WHAT TO WORK ON: In the material below, find the line with "لخلق بيئة محفزة"; set down that line and every line after it to the end, exactly, without pictures.

DATA EXTRACTS:
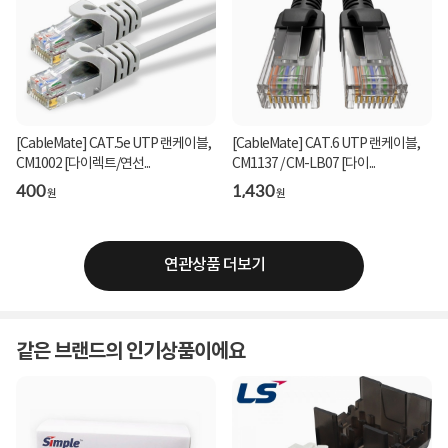
[CableMate] CAT.5e UTP 랜케이블,
[CableMate] CAT.6 UTP 랜케이블,
CM1002 [다이렉트/연선...
CM1137 / CM-LB07 [다이...
400
1,430
원
원
연관상품 더보기
같은 브랜드의 인기상품이에요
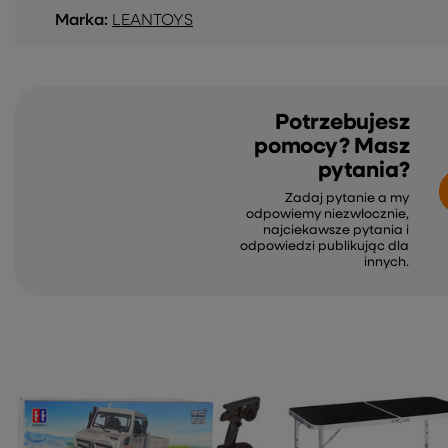
Marka:
LEANTOYS
Potrzebujesz
pomocy? Masz
pytania?
Zadaj pytanie a my
odpowiemy niezwłocznie,
najciekawsze pytania i
odpowiedzi publikując dla
innych.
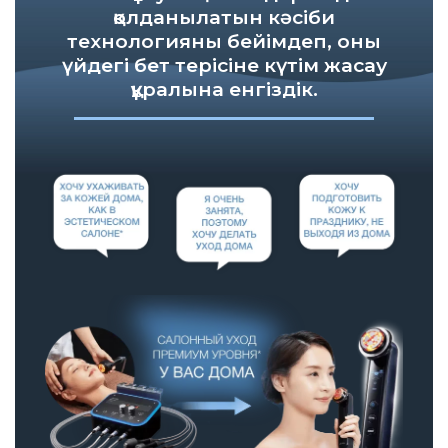
қолданылатын кәсіби
технологияны бейімдеп, оны
үйдегі бет терісіне күтім жасау
құралына енгіздік.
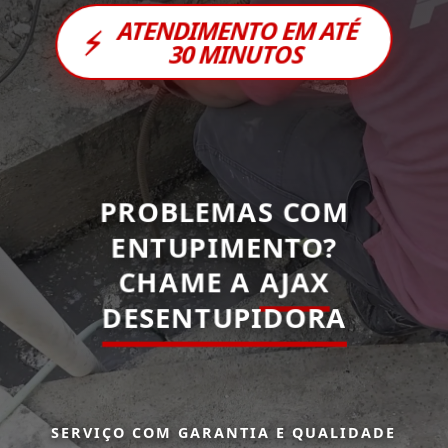
ATENDIMENTO EM ATÉ
⚡
30 MINUTOS
PROBLEMAS COM
ENTUPIMENTO?
CHAME A
AJAX
DESENTUPIDORA
SERVIÇO COM GARANTIA E QUALIDADE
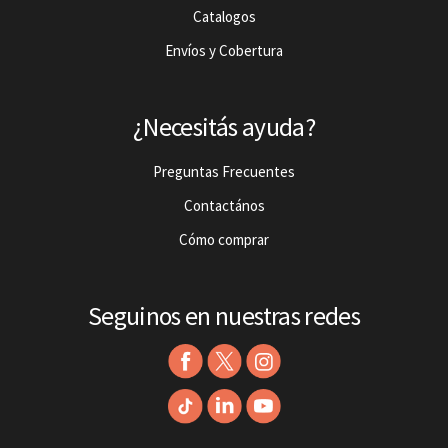
Catalogos
Envíos y Cobertura
¿Necesitás ayuda?
Preguntas Frecuentes
Contactános
Cómo comprar
Seguinos en nuestras redes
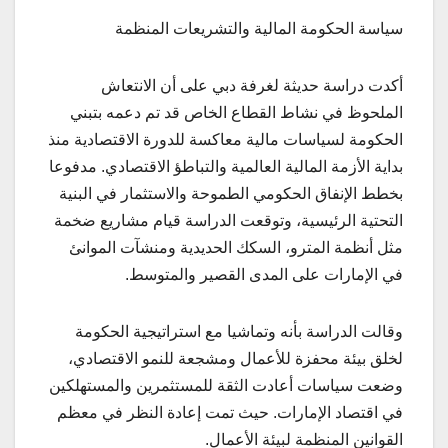
سياسة الحكومة المالية والتشريعات المنظمة
أكدت دراسة حديثة لغرفة دبي على أن الانتعاش
الملحوظ في نشاط القطاع الخاص قد تم دعمه بتبني
الحكومة لسياسات مالية معاكسة للدورة الاقتصادية منذ
بداية الأزمة المالية العالمية والتباطؤ الاقتصادي. مدفوعا
بخطط الإنفاق الحكومي الطموحة والاستثمار في البنية
التحتية الرئيسية، وتوقعت الدراسة قيام مشاريع ضخمة
مثل أنظمة المترو، السكك الحديدية ومنشآت الموانئ
في الإمارات على المدى القصير والمتوسط.
وقالت الدراسة بأنه وتماشيا مع استراتيجية الحكومة
لخلق بيئة محفزة للأعمال ومشجعة للنمو الاقتصادي،
وضعت سياسات أعادت الثقة للمستثمرين والمستهلكين
في اقتصاد الإمارات. حيث تمت إعادة النظر في معظم
القوانين المنظمة لبيئة الأعمال.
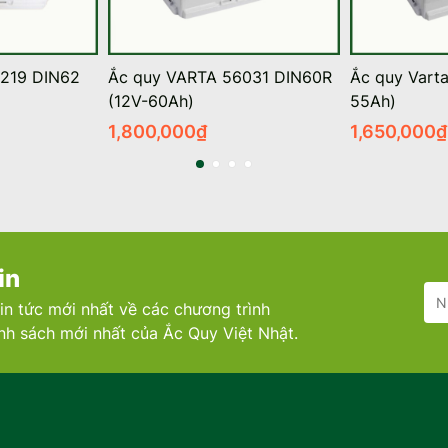
219 DIN62
Ắc quy VARTA 56031 DIN60R
Ắc quy Vart
(12V-60Ah)
55Ah)
1,800,000
₫
1,650,000
₫
in
in tức mới nhất về các chương trình
ính sách mới nhất của Ắc Quy Việt Nhật.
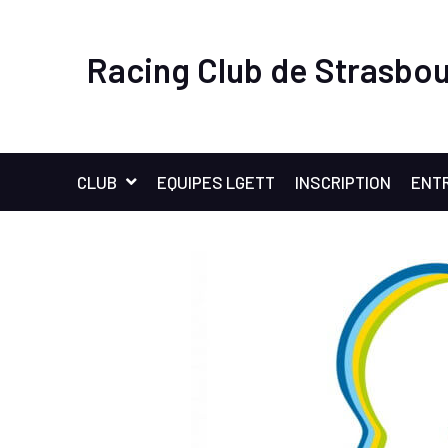
Racing Club de Strasbou
CLUB
EQUIPES LGETT
INSCRIPTION
ENT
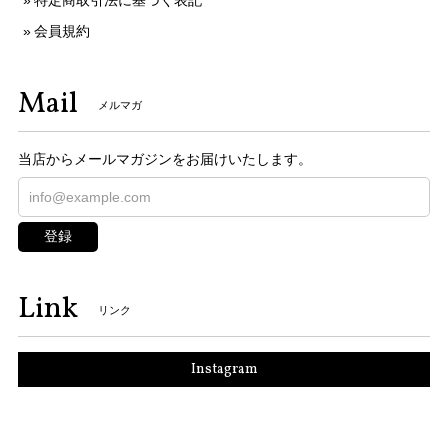
会員規約
Mail
メルマガ
当店からメールマガジンをお届けいたします。
登録
Link
リンク
Instagram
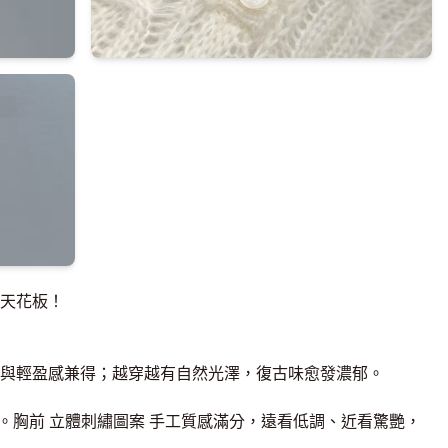
質天花板！
與輕盈感兼得；越穿越有自然光澤，復古味愈發濃郁。
型。胸前 立體刺繡圖案 手工質感滿分，遠看低調、近看驚艷，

WRITTEN SOLUTION:
لخلق بيئة محفزة للأعمال ومشجعة للنمو الاقتصادي،
وضعت سياسات أعادت الثقة للمستثمرين والمستهلكين
في اقتصاد الإمارات. حيث تمت إعادة النظر في معظم
القوانين المنظمة لبيئة الأعمال.
219 DIN62
Ắc quy VARTA 56031 DIN60R
Ắc quy Vart
(12V-60Ah)
55Ah)
1,800,000
₫
1,650,000
₫
in
in tức mới nhất về các chương trình
ính sách mới nhất của Ắc Quy Việt Nhật.
Racing Club de Strasbou
CLUB
EQUIPES LGETT
INSCRIPTION
ENT
会員規約
Mail
メルマガ
当店からメールマガジンをお届けいたします。
登録
Link
リンク
Instagram
質天花板！
與輕盈感兼得；越穿越有自然光澤，復古味愈發濃郁。
型。胸前 立體刺繡圖案 手工質感滿分，遠看低調、近看驚艷，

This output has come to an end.